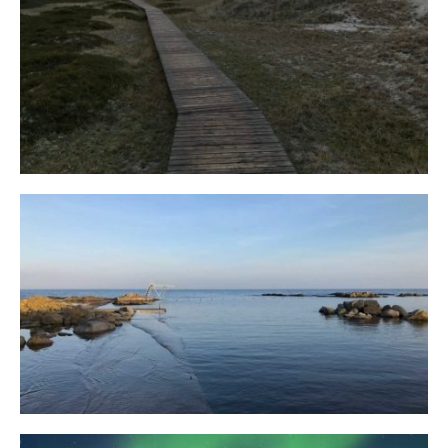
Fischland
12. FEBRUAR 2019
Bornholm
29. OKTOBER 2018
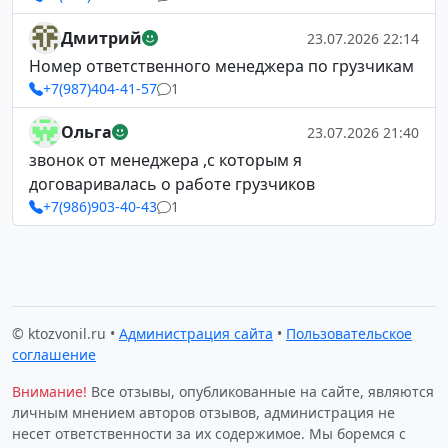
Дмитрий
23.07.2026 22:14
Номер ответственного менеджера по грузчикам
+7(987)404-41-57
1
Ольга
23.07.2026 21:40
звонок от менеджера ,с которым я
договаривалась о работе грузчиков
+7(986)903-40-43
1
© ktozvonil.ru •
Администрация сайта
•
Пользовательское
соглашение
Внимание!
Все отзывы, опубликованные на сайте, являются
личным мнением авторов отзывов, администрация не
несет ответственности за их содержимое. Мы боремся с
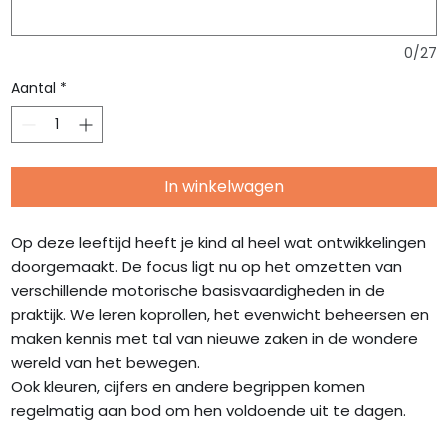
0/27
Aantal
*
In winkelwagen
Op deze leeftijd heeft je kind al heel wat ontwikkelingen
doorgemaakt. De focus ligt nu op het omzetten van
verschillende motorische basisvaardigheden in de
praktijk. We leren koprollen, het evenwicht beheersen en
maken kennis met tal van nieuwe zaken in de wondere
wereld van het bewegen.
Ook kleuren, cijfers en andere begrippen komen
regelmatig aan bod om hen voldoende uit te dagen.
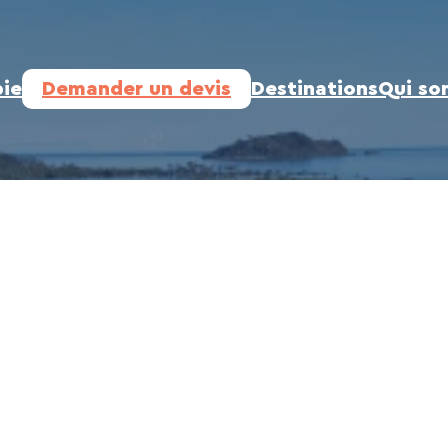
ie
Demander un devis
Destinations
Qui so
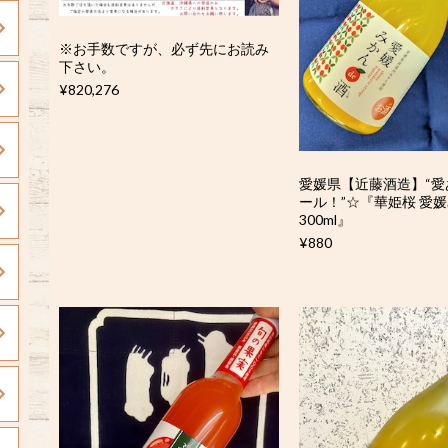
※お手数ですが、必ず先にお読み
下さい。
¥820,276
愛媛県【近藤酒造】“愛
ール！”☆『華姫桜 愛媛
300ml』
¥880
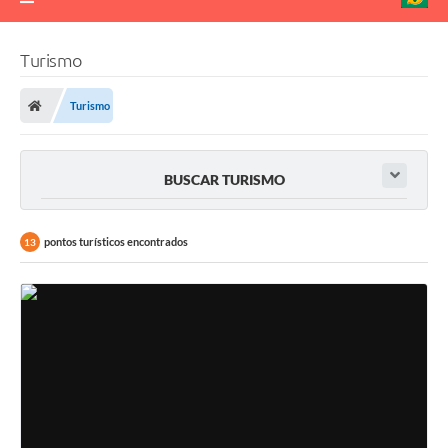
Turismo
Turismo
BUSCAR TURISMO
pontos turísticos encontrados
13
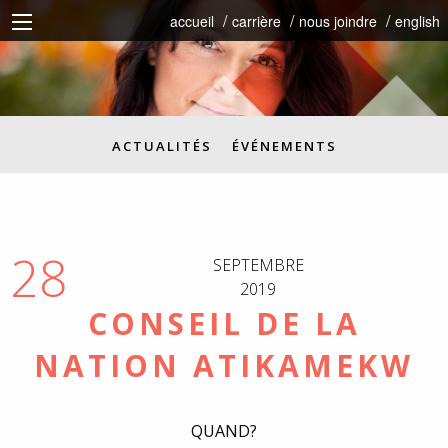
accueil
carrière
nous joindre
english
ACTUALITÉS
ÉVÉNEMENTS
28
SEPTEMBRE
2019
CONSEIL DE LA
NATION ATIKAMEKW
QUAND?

════════════════

YOUR GOAL »
Could you retype the whole listing word for word, minus its pictures?

RESULT BELOW »
Fischland
12. FEBRUAR 2019
Bornholm
29. OKTOBER 2018
Дмитрий
23.07.2026 22:14
Номер ответственного менеджера по грузчикам
+7(987)404-41-57
1
Ольга
23.07.2026 21:40
звонок от менеджера ,с которым я
договаривалась о работе грузчиков
+7(986)903-40-43
1
© ktozvonil.ru •
Администрация сайта
•
Пользовательское
соглашение
Внимание!
Все отзывы, опубликованные на сайте, являются
личным мнением авторов отзывов, администрация не
несет ответственности за их содержимое. Мы боремся с
0/27
Aantal
*
In winkelwagen
Op deze leeftijd heeft je kind al heel wat ontwikkelingen
doorgemaakt. De focus ligt nu op het omzetten van
verschillende motorische basisvaardigheden in de
praktijk. We leren koprollen, het evenwicht beheersen en
maken kennis met tal van nieuwe zaken in de wondere
wereld van het bewegen.
Ook kleuren, cijfers en andere begrippen komen
regelmatig aan bod om hen voldoende uit te dagen.
ie
Demander un devis
Destinations
Qui so
※お手数ですが、必ず先にお読み
下さい。
¥820,276
愛媛県【近藤酒造】“愛
ール！”☆『華姫桜 愛媛
300ml』
¥880
Turismo
Turismo
BUSCAR TURISMO
pontos turísticos encontrados
13
accueil
carrière
nous joindre
english
ACTUALITÉS
ÉVÉNEMENTS
28
SEPTEMBRE
2019
CONSEIL DE LA
NATION ATIKAMEKW
QUAND?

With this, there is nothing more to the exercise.